DIGITAL LIBRARY
CHALLENGING UNDERGRADUATE STUDENTS TO DISCONNECT FROM DIGITAL MEDIA: MAIN FINDINGS FROM AUTO-ETHNOGRAPHIES PRODUCED DURING THE COVID-19 PANDEMIC IN PORTUGAL
University Lusófona (PORTUGAL)
About this paper:
Appears in: EDULEARN21 Proceedings
Publication year: 2021
Page: 3987 (abstract only)
ISBN: 978-84-09-31267-2
ISSN: 2340-1117
doi: 10.21125/edulearn.2021.0842
Conference name: 13th International Conference on Education and New Learning Technologies
Dates: 5-6 July, 2021
Location: Online Conference
Abstract:
Would you be able to live without internet, mobile and other digital technologies during 3 to 7 days? This challenge was made to undergraduate students from Communication Sciences and Sound Sciences of University Lusófona in Portugal, who were asked to produce a written report and short video to document their experience of digital disconnection, during the second wave of the Covid-19 pandemic, which took place from November 2020 and January 2021. To challenge undergraduate students to disconnect from digital and to be auto-ethnographers had as main objective to promote their self-reflection on their use of digital communication technologies.

The quality of most of the written reports and videos produced by these students led to this presentation proposal, which are the departure point for a small scale exploratory project that could be further expanded in the near future. Drawing on the data already submitted by the students – written reports and short videos -, the overarching research question for an exploratory study is how did a small sample of undergraduate students experienced a brief period of digital disconnection during the second wave of the Covid-19 pandemic?

The secondary questions are the following:
a) how did these students spent their time during the days in which they were voluntarily digitally disconnected?
b) what benefits they self-reported from being disconnected from digital technologies?
c) what set-backs or down-sides of being digital disconnected did they self-reported?
d) what was the biggest take-out from the experience to these students?

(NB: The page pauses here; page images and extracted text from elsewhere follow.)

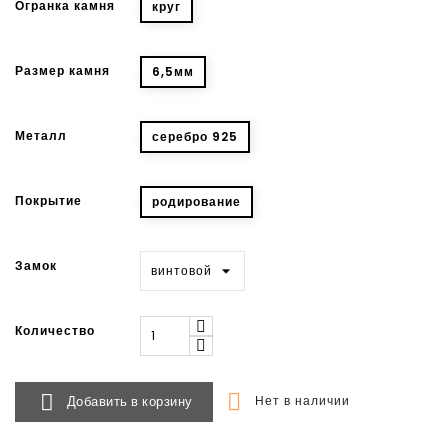
Огранка камня
круг
Размер камня
6,5мм
Металл
серебро 925
Покрытие
родирование
Замок
Количество


Добавить в корзину
Нет в наличии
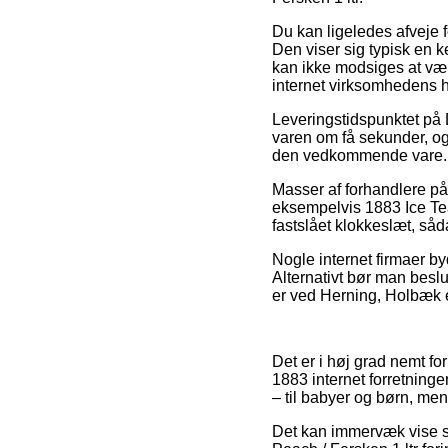
Du kan ligeledes afveje fo
Den viser sig typisk en 
kan ikke modsiges at vær
internet virksomhedens 
Leveringstidspunktet på Dr
varen om få sekunder, og
den vedkommende vare.
Masser af forhandlere på
eksempelvis 1883 Ice Tea 
fastslået klokkeslæt, så
Nogle internet firmaer by
Alternativt bør man beslu
er ved Herning, Holbæk el
Det er i høj grad nemt fo
1883 internet forretning
– til babyer og børn, men
Det kan immervæk vise s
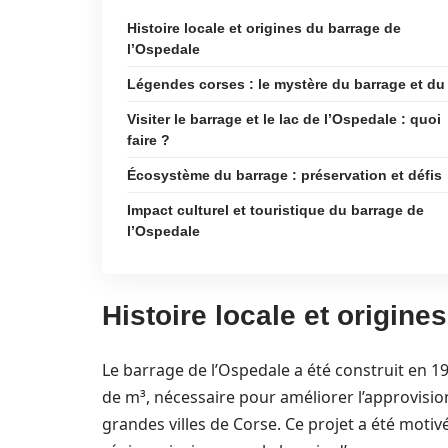
Histoire locale et origines du barrage de
l’Ospedale
Légendes corses : le mystère du barrage et du
Visiter le barrage et le lac de l’Ospedale : quoi
faire ?
Écosystème du barrage : préservation et défis
Impact culturel et touristique du barrage de
l’Ospedale
Histoire locale et origine
Le barrage de l’Ospedale a été construit en 1
de m³, nécessaire pour améliorer l’approvisi
grandes villes de Corse. Ce projet a été motiv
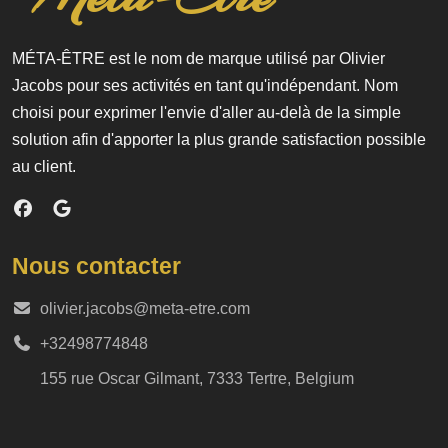
MÉTA-ÊTRE est le nom de marque utilisé par Olivier
Jacobs pour ses activités en tant qu'indépendant. Nom
choisi pour exprimer l'envie d'aller au-delà de la simple
solution afin d'apporter la plus grande satisfaction possible
au client.
Nous contacter
olivier.jacobs@meta-etre.com
+32498774848
155 rue Oscar Gilmant, 7333 Tertre, Belgium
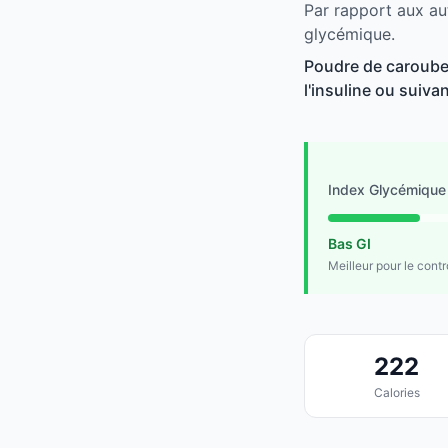
Par rapport aux au
glycémique.
Poudre de caroube 
l'insuline ou suivan
Index Glycémique
Bas GI
Meilleur pour le cont
222
Calories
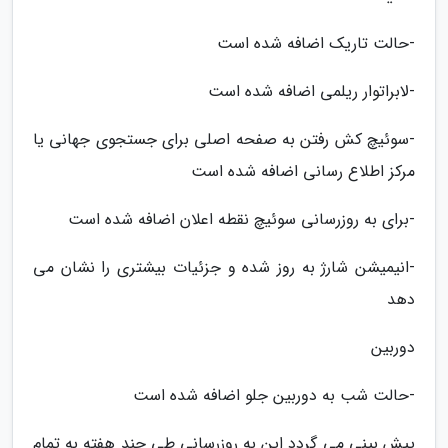
-حالت تاریک اضافه شده است
-لابراتوار ریلمی اضافه شده است
-سوئیچ کش رفتن به صفحه اصلی برای جستجوی جهانی یا
مرکز اطلاع رسانی اضافه شده است
-برای به روزرسانی سوئیچ نقطه اعلان اضافه شده است
-انیمیشن شارژ به روز شده و جزئیات بیشتری را نشان می
دهد
دوربین
-حالت شب به دوربین جلو اضافه شده است
پیش بینی می گردد این به روزرسانی طی چند هفته به تمام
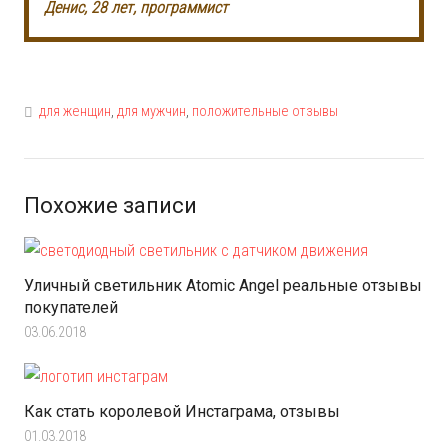
Денис, 28 лет, программист
для женщин
,
для мужчин
,
положительные отзывы
Похожие записи
Уличный светильник Atomic Angel реальные отзывы
покупателей
03.06.2018
Как стать королевой Инстаграма, отзывы
01.03.2018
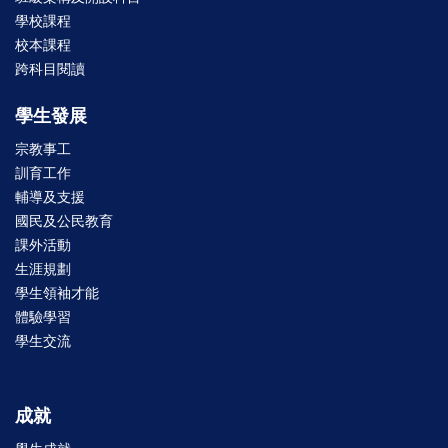
學校課程
校本課程
跨科目閱讀
學生發展
宗教事工
訓育工作
輔導及支援
國民及公民教育
課外活動
生涯規劃
學生領袖才能
體驗學習
學生交流
成就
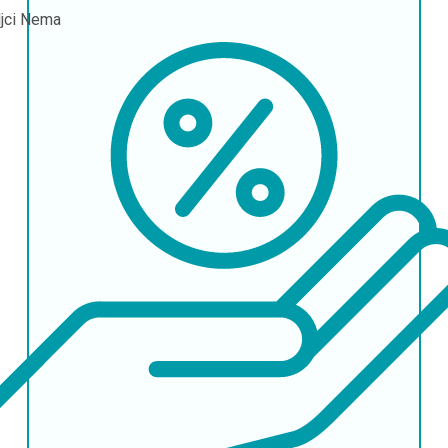
ljci
Nema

About the methodology, the auto-ethnography assignment was inspired by the method of forced disruption designed by Kaun & Schwarzenegger (2014), in which the participants were asked to be off-line for 1 week and to document their experience. It should be noted that, these Portuguese students could also choose to deliver a quick and dirty ethnographic study, with at least two participants, or they could also choose to write critical review on the subject of deep mediatization and digital disconnection.

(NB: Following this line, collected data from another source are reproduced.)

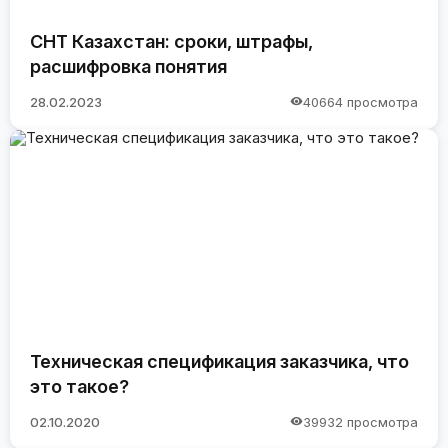
СНТ Казахстан: сроки, штрафы,
расшифровка понятия
28.02.2023
40664 просмотра
Техническая спецификация заказчика, что
это такое?
02.10.2020
39932 просмотра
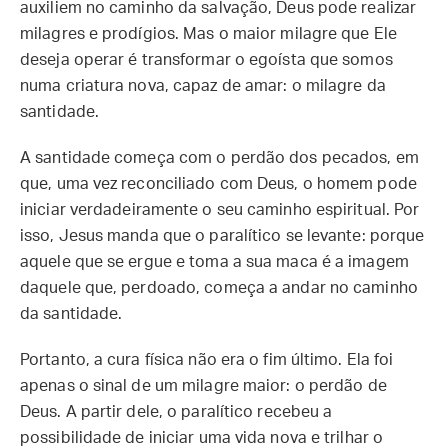
auxiliem no caminho da salvação, Deus pode realizar
milagres e prodígios. Mas o maior milagre que Ele
deseja operar é transformar o egoísta que somos
numa criatura nova, capaz de amar: o milagre da
santidade.
A santidade começa com o perdão dos pecados, em
que, uma vez reconciliado com Deus, o homem pode
iniciar verdadeiramente o seu caminho espiritual. Por
isso, Jesus manda que o paralítico se levante: porque
aquele que se ergue e toma a sua maca é a imagem
daquele que, perdoado, começa a andar no caminho
da santidade.
Portanto, a cura física não era o fim último. Ela foi
apenas o sinal de um milagre maior: o perdão de
Deus. A partir dele, o paralítico recebeu a
possibilidade de iniciar uma vida nova e trilhar o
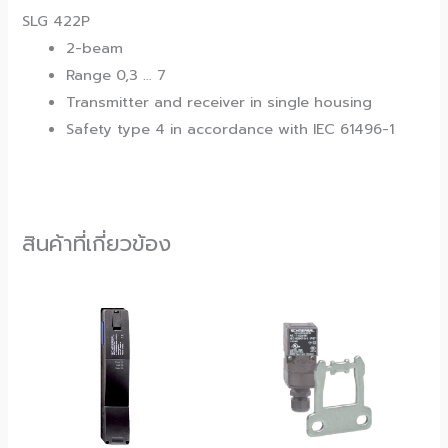
SLG 422P
2-beam
Range 0,3 … 7
Transmitter and receiver in single housing
Safety type 4 in accordance with IEC 61496-1
สินค้าที่เกี่ยวข้อง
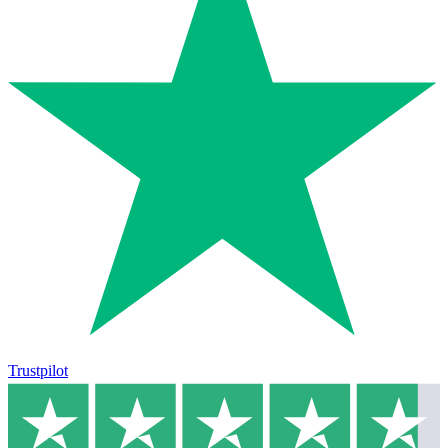
Trustpilot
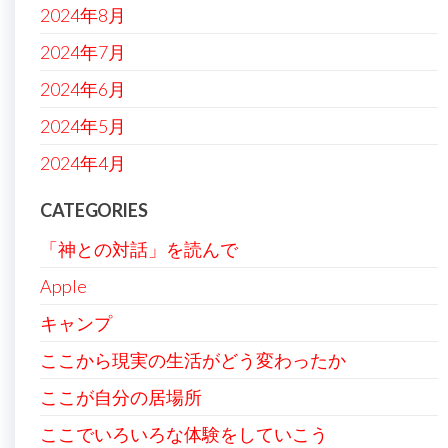
2024年8月
2024年7月
2024年6月
2024年5月
2024年4月
CATEGORIES
「神との対話」を読んで
Apple
キャンプ
ここから現実の生活がどう変わったか
ここが自分の居場所
ここでいろいろな体験をしていこう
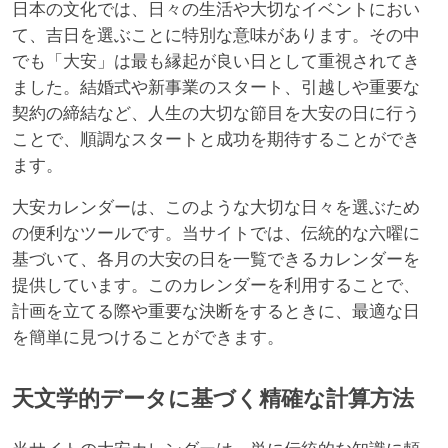
日本の文化では、日々の生活や大切なイベントにおい
て、吉日を選ぶことに特別な意味があります。その中
でも「大安」は最も縁起が良い日として重視されてき
ました。結婚式や新事業のスタート、引越しや重要な
契約の締結など、人生の大切な節目を大安の日に行う
ことで、順調なスタートと成功を期待することができ
ます。
大安カレンダーは、このような大切な日々を選ぶため
の便利なツールです。当サイトでは、伝統的な六曜に
基づいて、各月の大安の日を一覧できるカレンダーを
提供しています。このカレンダーを利用することで、
計画を立てる際や重要な決断をするときに、最適な日
を簡単に見つけることができます。
天文学的データに基づく精確な計算方法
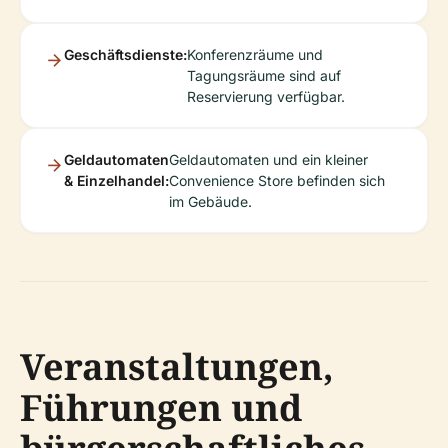
Geschäftsdienste:
Konferenzräume und
Tagungsräume sind auf
Reservierung verfügbar.
Geldautomaten
Geldautomaten und ein kleiner
& Einzelhandel:
Convenience Store befinden sich
im Gebäude.
Veranstaltungen,
Führungen und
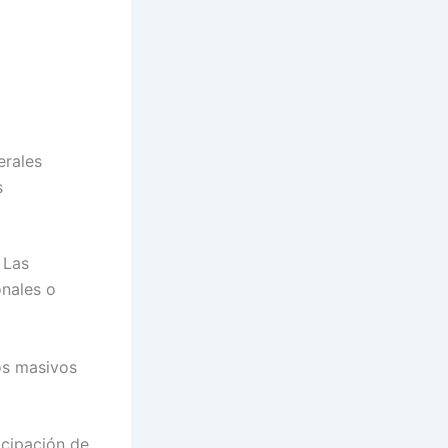
erales
s
 Las
onales o
os masivos
icipación de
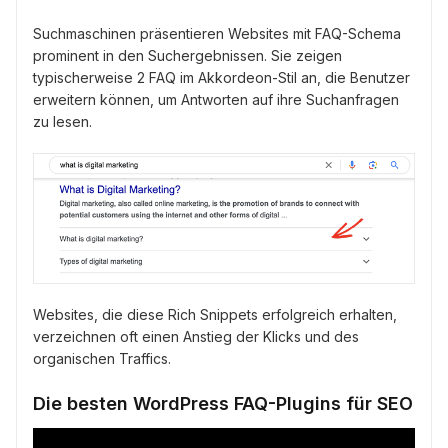
Suchmaschinen präsentieren Websites mit FAQ-Schema
prominent in den Suchergebnissen. Sie zeigen
typischerweise 2 FAQ im Akkordeon-Stil an, die Benutzer
erweitern können, um Antworten auf ihre Suchanfragen
zu lesen.
Websites, die diese Rich Snippets erfolgreich erhalten,
verzeichnen oft einen Anstieg der Klicks und des
organischen Traffics.
Die besten WordPress FAQ-Plugins für SEO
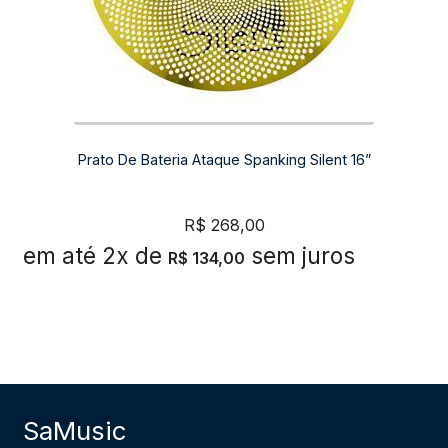
Prato De Bateria Ataque Spanking Silent 16”
R$
268,00
em até 2x de
sem juros
R$
134,00
SaMusic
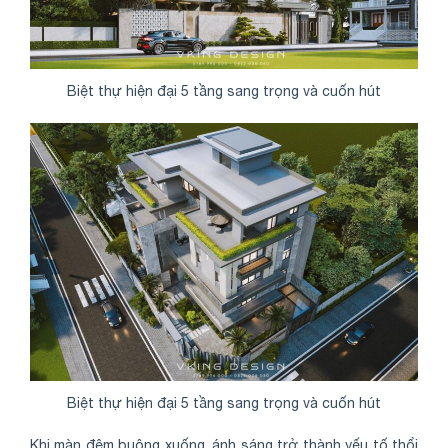
Biệt thự hiện đại 5 tầng sang trọng và cuốn hút
Biệt thự hiện đại 5 tầng sang trọng và cuốn hút
Khi màn đêm buông xuống, ánh sáng trở thành yếu tố thổi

This small exploratory project focused on a specific moment: the second wave of the Covid-19 pandemic in Portugal. During the mandatory lockdown periods, most people had their daily activities disrupted - and their media use, as well, one might add. The concept of deep mediatization (Hepp & Hasebrink, 2018) can be useful to understand this almost dramatic re-enforcement of media presence in people’s lives in advanced capitalist countries.

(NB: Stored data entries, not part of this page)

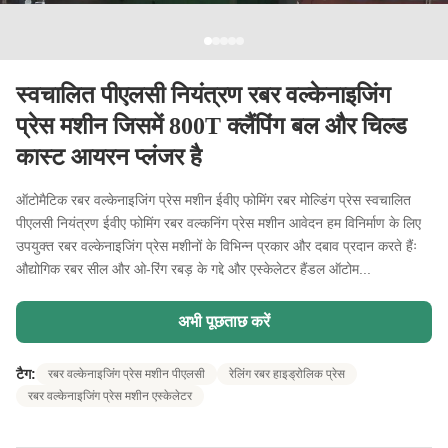
स्वचालित पीएलसी नियंत्रण रबर वल्केनाइजिंग
प्रेस मशीन जिसमें 800T क्लैंपिंग बल और चिल्ड
कास्ट आयरन प्लंजर है
ऑटोमैटिक रबर वल्केनाइजिंग प्रेस मशीन ईवीए फोमिंग रबर मोल्डिंग प्रेस स्वचालित
पीएलसी नियंत्रण ईवीए फोमिंग रबर वल्कनिंग प्रेस मशीन आवेदन हम विनिर्माण के लिए
उपयुक्त रबर वल्केनाइजिंग प्रेस मशीनों के विभिन्न प्रकार और दबाव प्रदान करते हैंः
औद्योगिक रबर सील और ओ-रिंग रबड़ के गद्दे और एस्केलेटर हैंडल ऑटोम...
अभी पूछताछ करें
टैग:
रबर वल्केनाइजिंग प्रेस मशीन पीएलसी
रेलिंग रबर हाइड्रोलिक प्रेस
रबर वल्केनाइजिंग प्रेस मशीन एस्केलेटर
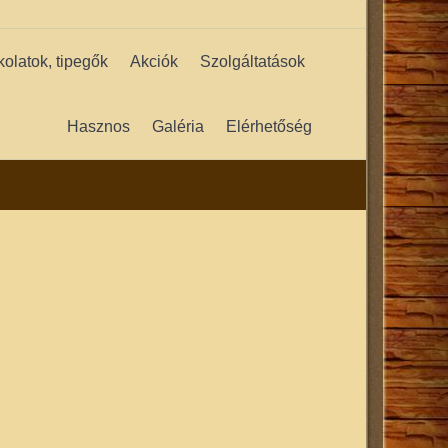
kolatok, tipegők
Akciók
Szolgáltatások
Hasznos
Galéria
Elérhetőség
ok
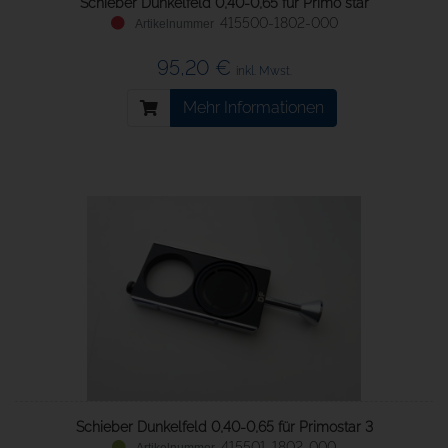
Schieber Dunkelfeld 0,40-0,65 für Primo star
415500-1802-000
95,20 €
inkl. Mwst.
Mehr Informationen
Schieber Dunkelfeld 0,40-0,65 für Primostar 3
415501-1802-000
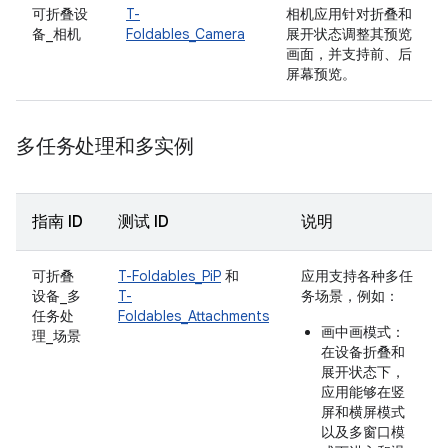
可折叠设
T-
相机应用针对折叠和
备_相机
Foldables_Camera
展开状态调整其预览
画面，并支持前、后
屏幕预览。
多任务处理和多实例
指南 ID
测试 ID
说明
可折叠
T-Foldables_PiP
和
应用支持各种多任
设备_多
T-
务场景，例如：
任务处
Foldables_Attachments
画中画模式：
理_场景
在设备折叠和
展开状态下，
应用能够在竖
屏和横屏模式
以及多窗口模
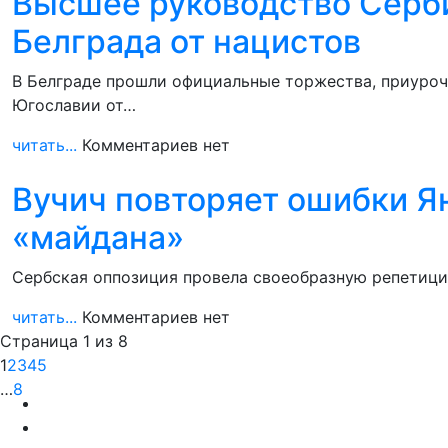
Высшее руководство Серб
Белграда от нацистов
В Белграде прошли официальные торжества, приуроч
Югославии от…
читать...
Комментариев нет
Вучич повторяет ошибки Я
«майдана»
Сербская оппозиция провела своеобразную репетицию
читать...
Комментариев нет
Страница 1 из 8
1
2
3
4
5
…
8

However, if deep mediatization may be on the rise, one can speculate that as we adapt to the consequences of the Covid-19 pandemic, perhaps also is increasing the desire to disconnect from media - or from digital, in a broader sense. The concept of digital disconnection (Woodstock, 2016) and related terms such as digital detox, digital dieting, digital fasting, unplugging, cord-cutting - brings to the forefront several critical issues in the diverse ways people currently engage and disengage with media. In this presentation, several of these critical issues are to be addressed and presented, by young people themselves, in their own terms and with their own images.
Keywords:
Digital disconnection, digital detox, deep mediatization, auto-ethnography, covid-19 pandemic.